Presidente dell’Anm, stop a magistrati iscritti a partiti

“Penso che la categoria dei magistrati abbia il dovere di sentirsi un’eccellenza del nostro paese ma da capo dell’Anm non posso che registrare che la percezione negativa esiste ed è giusto farci i conti. Come si risolve? Come si riacquista credibilità? Rimanendo ancorati ai fatti. Rinunciando alle pretese di generalizzazione”. E’ quanto afferma al Foglio Eugenio Albamonte, neo presidente dell’Anm. “Non nego – aggiunge – che a volte ci sia un eccesso di sovraesposizione. Bisogna avere la capacità di scegliere le giuste sedi in cui un pm o un giudice può dare il suo contributo. Il magistrato non deve solo essere terzo ma deve anche apparire tale”.

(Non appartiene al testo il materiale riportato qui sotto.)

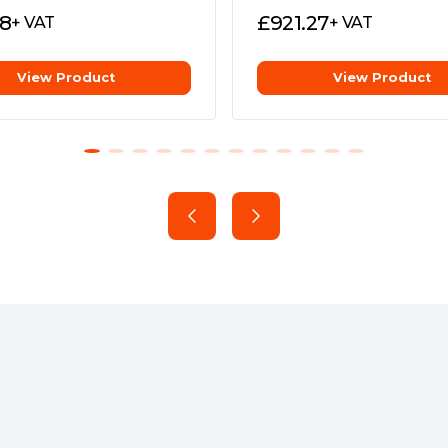
28
£
921.27
+ VAT
+ VAT
View Product
View Product
 Battery"
Home
 11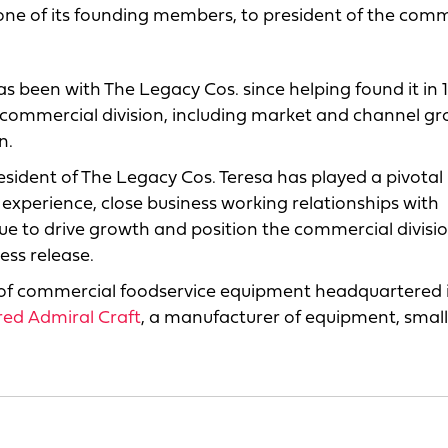
ne of its founding members, to president of the comm
as been with The Legacy Cos. since helping found it in 
the commercial division, including market and channel g
n.
esident of The Legacy Cos. Teresa has played a pivotal 
 experience, close business working relationships with
nue to drive growth and position the commercial divisio
ess release.
 of commercial foodservice equipment headquartered i
red Admiral Craft
, a manufacturer of equipment, smal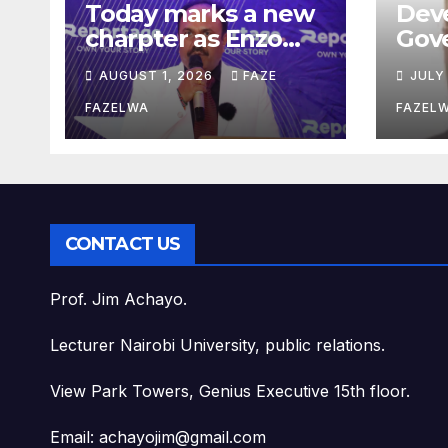
Today marks a new
Dev
charpter as Enzo
Gov
Residence launchs
Saka
AUGUST 1, 2026
FAZE
JULY
new project.
Pla
Dep
FAZELWA
FAZEL
Con
CONTACT US
Prof. Jim Achayo.
Lecturer Nairobi University, public relations.
View Park Towers, Genius Executive 15th floor.
Email: achayojim@gmail.com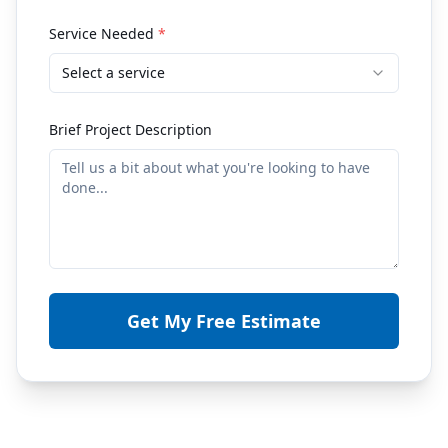
Service Needed
*
Select a service
Brief Project Description
Get My Free Estimate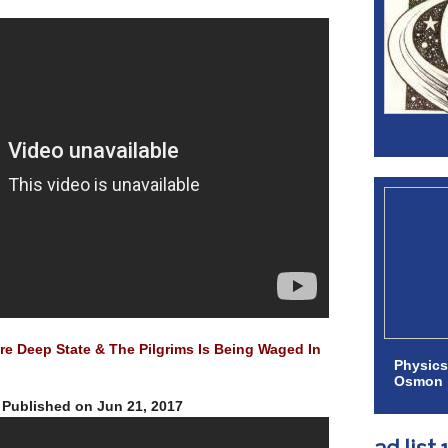
e Deep State & The Pilgrims Is Being Waged In
Physics
Osmon
Published on Jun 21, 2017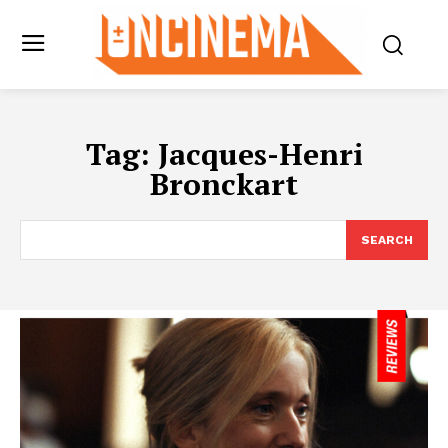
Tag:
Jacques-Henri
Bronckart
SEARCH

“Ci sono modi e modi di fare politica – prosegue – C’è la possibilità di concorrere per le cariche elettive alla Camera e al Senato. E poi c’è la possibilità di concorrere alla politica locale. Sul secondo punto, sinceramente, vedo il rischio di una opacizzazione dell’immagine del magistrato: il fatto di avere a che fare con spese, bilanci, modifiche di piani regolatori può creare ambiguità e non capisco i magistrati che si candidano a fare i sindaci o i governatori di regione. Sul primo punto, invece, fissando i giusti paletti, credo non ci sia nulla di male”. “Il caso Emiliano – osserva poi – dice che a 25 anni da Tangentopoli un magistrato si candida a guidare il più grande partito d’Italia. Devo dire che questo è un fatto inedito, anomalo. E’ una cosa grave che crea un cortocircuito. Noi abbiamo una norma che prevede tassativamente il divieto di iscrizione di un magistrato a un partito politico e, a meno che un partito non preveda che il proprio leader sia un non iscritto, il divieto di iscrizione a partiti politici dovrebbe essere tassativo”.